That's the way it's done here, and has been done for over a century. Hundreds of houses, each with a spacious street-facing porch, loaded with rockers, tables, and toys. Ours is shady in the morning, so I take my coffee out there, drinking it from the antique pink cup and saucer set that came with the house when my parents bought it almost 20 years ago.
Butterflies wind around the oak limbs as the dappled sunshine makes its way down the hill. The kids at the bottom of the hill are always out, on stilts, pogo sticks, or with their bikes whirring loudly, playing cards wound through the spokes. I used to be one of those kids, happy to live on the only big hill in the place, happier still when I could whizz down the hill into the huge puddle that developed after rainstorms.
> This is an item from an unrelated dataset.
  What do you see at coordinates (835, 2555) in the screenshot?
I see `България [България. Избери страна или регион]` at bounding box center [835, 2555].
The puddle is gone, now that the drain works properly, and a speed bump ruins the perfect run from the top of the hill, but the kids still spin by the house daily. On the neighboring porches, people visit, drinking lemonade, reading the paper with their feet up on the railings. These houses have no insulation or air conditioning, so the coolest place is often out on the porch in the path of the breezes off the nearby sea.
In July, the tourist season is at its peak, with herds of baby strollers and New York City yuppies doing the required Cottage City tour. Some think that it's some kind of Disneyland setup, where the houses are part of a fabricated attraction, and more than once a homeowner has come home to discover tourists having their picture taken on the porch. Ours is unassuming enough that this doesn't happen often, and it's tucked away at the far reaches of the houses where visitors are fewer.
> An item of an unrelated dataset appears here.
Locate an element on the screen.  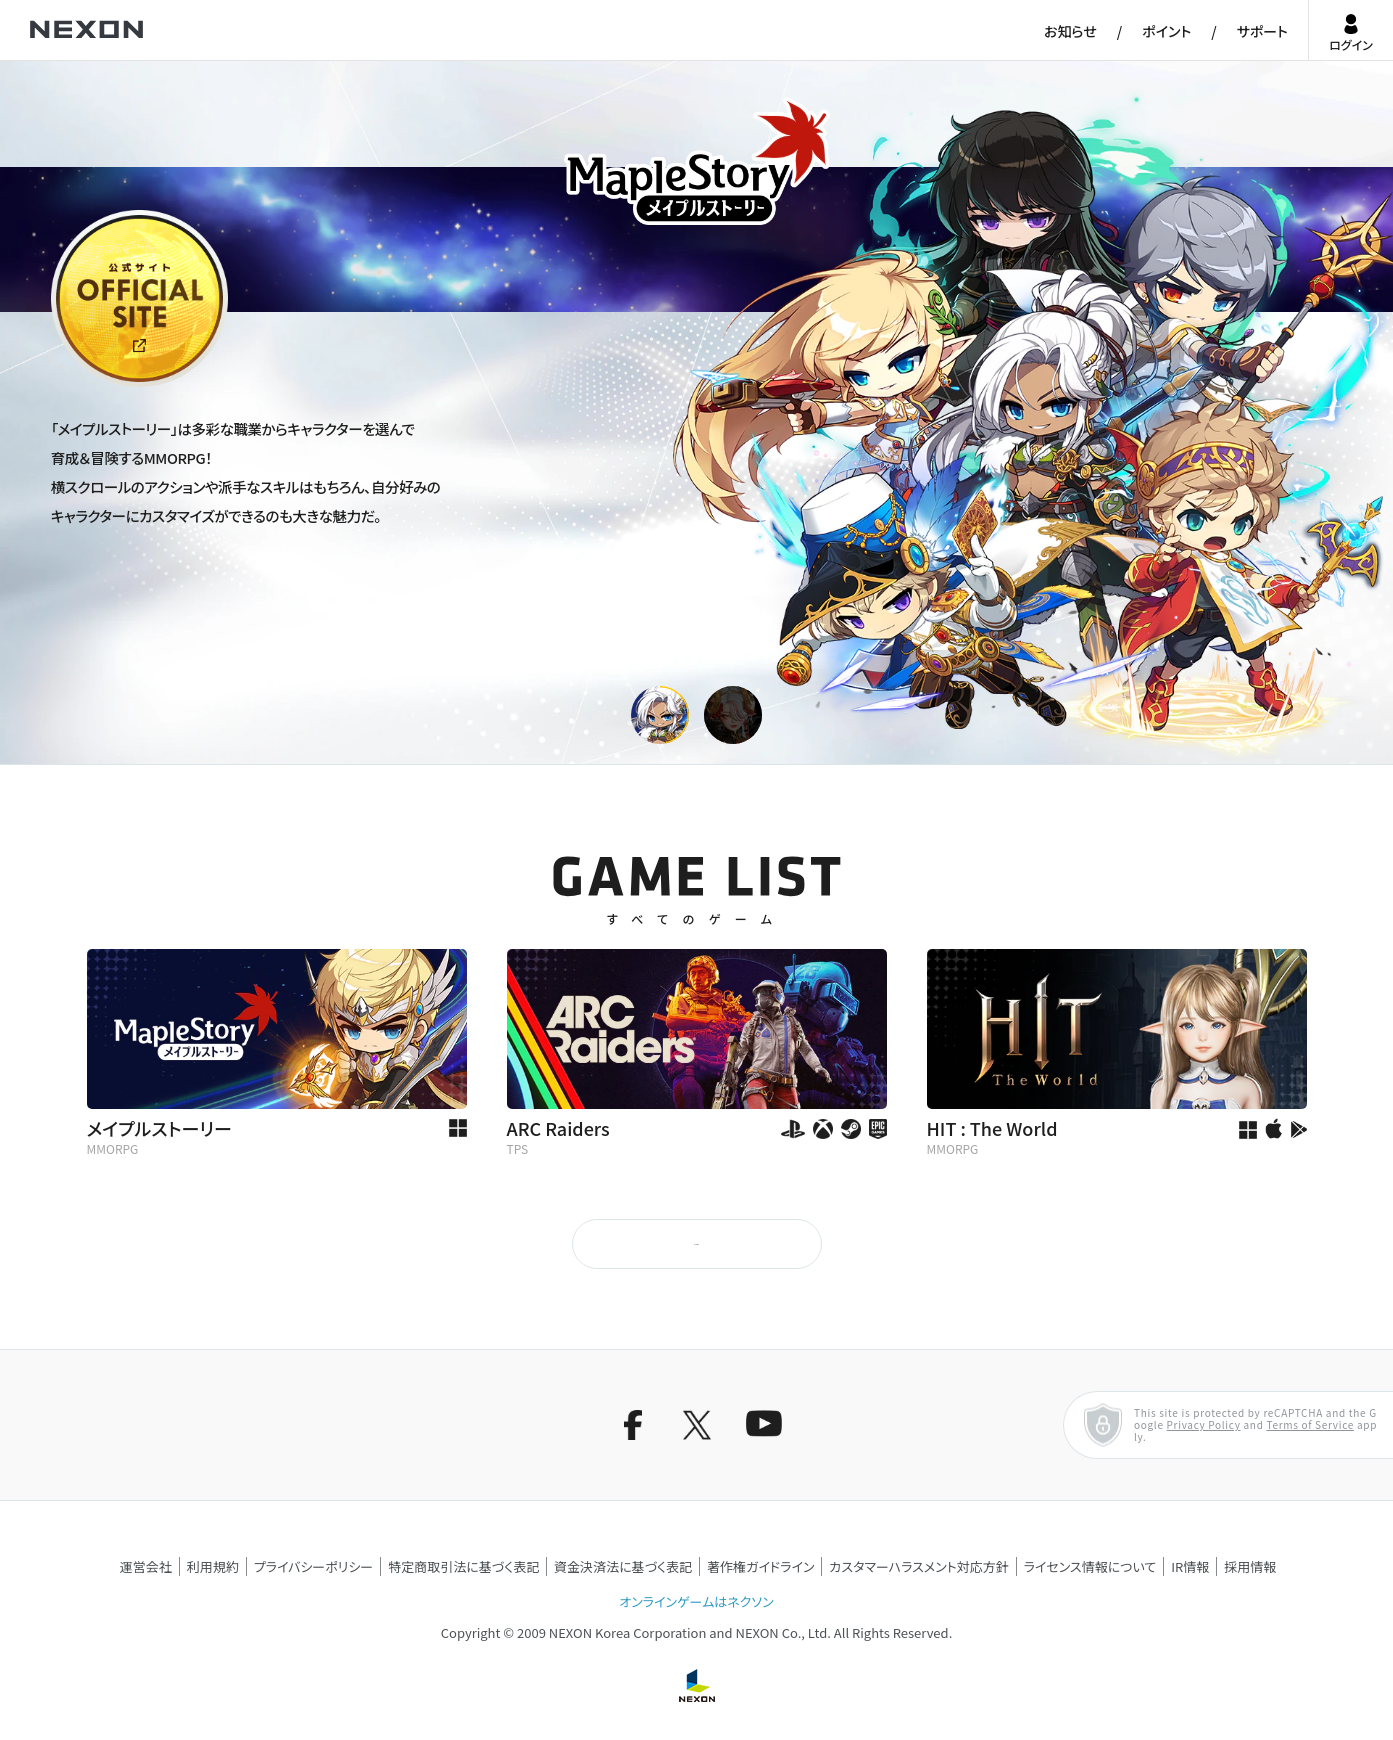
プライバシーポリシー is located at coordinates (314, 1566).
Come evening, people retreat into their cottages, leaving the front doors open to keep the air flowing, which allows a glimpse through to the kitchens in the back. These houses are crammed with Victorian furniture and all have the same layout- living room in the front, dining room in the middle, kitchen in the back. The discarded shoes and bikes of the kids sprinkle around the houses, and books and games lie abandoned in the middle rooms during dinner. There's always more people in the houses than seem to be able to fit, but that's how it's been since the beginning.
This place isn't much for modern technology and high-class entertainment, so sometimes when the weather at night is exciting, people appear on the porch together again to watch. Last weekend we had a fantastic lightning storm, and all the way up and down the street, I could see the silhouettes of the neighbors out, their murmered conversations floating over the thunder.